Chronique

Jean-Philippe Muvien

Rebirth !

Jean-Philippe Muvien (g), Jean-Philippe Viret (b), Bruno Ruder (p), Yoann Serra (d).

Label / Distribution : Allgorythm

Changement de décor : après des incursions éprises de liberté dans Flench Wok, Air Libre et Trio Live, Jean-Philippe Muvien réintègre le sillon d’un jazz « straight ahead ».

Changement de distribution : à la contrebasse, le guitariste fait appel à Jean-Philippe Viret, déjà présent sur Flench Wok. À la batterie, Yoann Serra, compagnon niçois des premières heures qui faisait partie du combo de Vive les jondgleurs, premier opus de Muvien enregistré en 2003, et batteur d’NHX. Le piano est tenu par Bruno Ruder, souvent entendu aux côtés de Vincent Lê Quang et nouveau pianiste de Magma.

Côté production, Muvien publie Rebirth ! sur son propre label Allgorythm, distribué par Abeille Musique. A l’instar de ses précédents disques, il a choisi d’enregistrer au studio de La Buissonne avec l’incontournable Gérard de Haro à la console. Enfin, pour parfaire ce tour d’horizon, les – belles - photos sont signées Christian Ducasse avec, en couverture, un clin d’œil au Wes Montgomery de Boss Guitar ?

Muvien reprend d’ailleurs « Four On Six », que son illustre aîné a enregistré pour la première fois en 1960 sur le célébrissime The Incredible Jazz Guitar Of Wes Montgomery. Au chapitre des standards, le quartet interprète aussi le splendide « Blue Bossa », ballade composée par Kenny Dorham en 1963 dans le cadre de l’album Page One de Joe Henderson. On retrouve également « The Night Has A Thousand Eyes », thème du film éponyme de John Farrow (1948), qui devint un standard de jazz grâce à l’enregistrement d’Horace Silver (1956) et fut notamment enregistré par Herb Ellis, Kenny Burrell, Joe Pass… pour ne citer que les guitaristes. [1]. Le dernier titre emprunté à un collègue n’est autre que la « Beatrice » de Sam Rivers, thème fétiche de Kevin Hays, pianiste également diffusé en France par Allgorythm. L’écoute de Sweet Ear (1994) et de l’excellent Heaven’s Sake (2006) ont dû marquer le guitariste… à juste titre. Les cinq autres morceaux sont signés Muvien : concis et conçus dans une veine « mainstream » à l’exception d’« El Bonobo », qui tournoie, porte bien son nom (c’est un chimpanzé nain) et clôt l’album sur une touche vive.

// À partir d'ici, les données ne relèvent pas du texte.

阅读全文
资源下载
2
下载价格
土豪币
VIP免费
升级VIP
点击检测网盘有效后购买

Le quartet est à son aise dans ce registre « bopisant ». Viret est très présent : sa walking ou son jeu harmonique portent les solistes et ses chorus sont convaincants, comme celui de « Beatrice », pris dans le registre médium, avec des phrases courtes et rythmiques. Serra s’avère être un partenaire de choix avec un chabada solide, un jeu subtil sur les peaux (« Lucille et Daniel ») et un swing bien trempé. Ruder propose des solos élégants, des accompagnements qui balancent, des introductions contemporaines… Autant de points communs avec Philippe Milanta, par exemple. Quant à Muvien, il nage comme un poisson dans l’eau et démontre sur Rebirth ! qu’il est un guitariste accompli, aussi agile sur les traces de Montgomery, de Django ou du Guitar Trio, que dans le sillage du « free guitarist » que le public connaît davantage.

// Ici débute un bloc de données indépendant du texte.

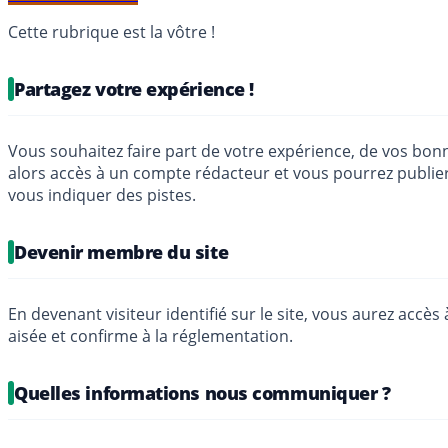
Cette rubrique est la vôtre !
Partagez votre expérience !
Vous souhaitez faire part de votre expérience, de vos bon
alors accès à un compte rédacteur et vous pourrez publie
vous indiquer des pistes.
Devenir membre du site
En devenant visiteur identifié sur le site, vous aurez acc
aisée et confirme à la réglementation.
Quelles informations nous communiquer ?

Renaissance ou thérapie… peut-être les deux à la fois car Rebirth ! est un ensemble de belles mélodies, habilement exécutées et qui bougent !

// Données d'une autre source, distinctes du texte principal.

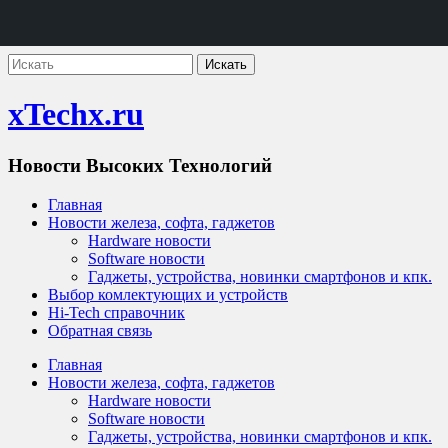
xTechx.ru
Новости Высоких Технологий
Главная
Новости железа, софта, гаджетов
Hardware новости
Software новости
Гаджеты, устройства, новинки смартфонов и кпк.
Выбор комлектующих и устройств
Hi-Tech справочник
Обратная связь
Главная
Новости железа, софта, гаджетов
Hardware новости
Software новости
Гаджеты, устройства, новинки смартфонов и кпк.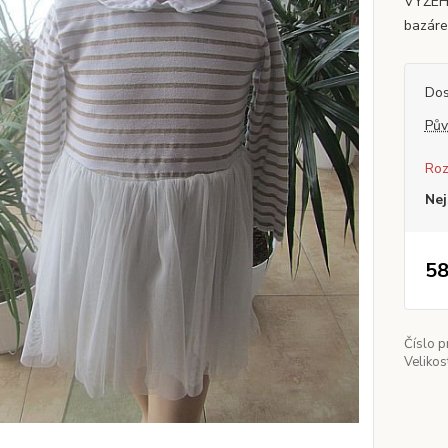
VYŽEHL
bazáre
Dos
Pův
Roz
Nej
58
Číslo p
Velikos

par Bob Hatteau // Publié le 14 avril 2008
P.-S. :
  1. « Ich bin romantich », Jean-Philippe Muvien & Daniel Humair (6’27).
  2. « Lucille et Daniel » (3’23).
  3. « Ulysse treize » (6’31).
  4. « The Night Has A Thousand Eyes », Benjamin Weisman & Dorothy Wayne (6’28).
  5. « Beatrice », Sam Rivers (6’11).
  6. « Four On Six », Wes Montgomery (4’29).
  7. « Tahabalad » (5’45).
  8. « Blue Bossa », Kenny Dorham (5’09).
  9. « El Bonobo » (4’14).

(Toutes les compositions sont de Jean-Philippe Muvien, sauf mention contraire).

[1À noter que ce morceau a été écrit par Jerry Brainin et Buddy Bernier et non pas, comme l’indique la pochette, par Benjamin Weisman et Dorothy Wayne. Ces deux-là sont les auteurs d’une chanson qui porte le même titre, mais qui fut un tube chanté par Bobby Vee dans les années 60.